== Segment start ==
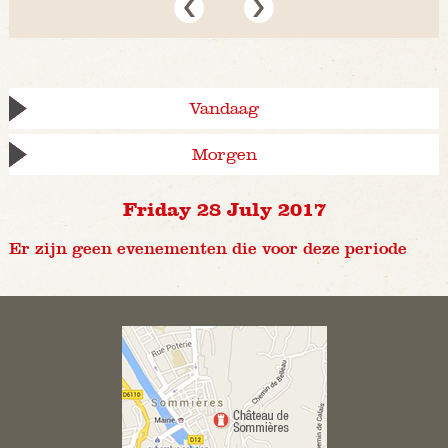
Vandaag
Morgen
Friday 28 July 2017
Er zijn geen evenementen die voor deze periode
== Segment end ==
_Goal of the exercise_
From the line containing "Friday 28 July 2017" down to the last line of the listing above, give every line again exactly, and add nothing.

_Answer space_
Friday 28 July 2017
Er zijn geen evenementen die voor deze periode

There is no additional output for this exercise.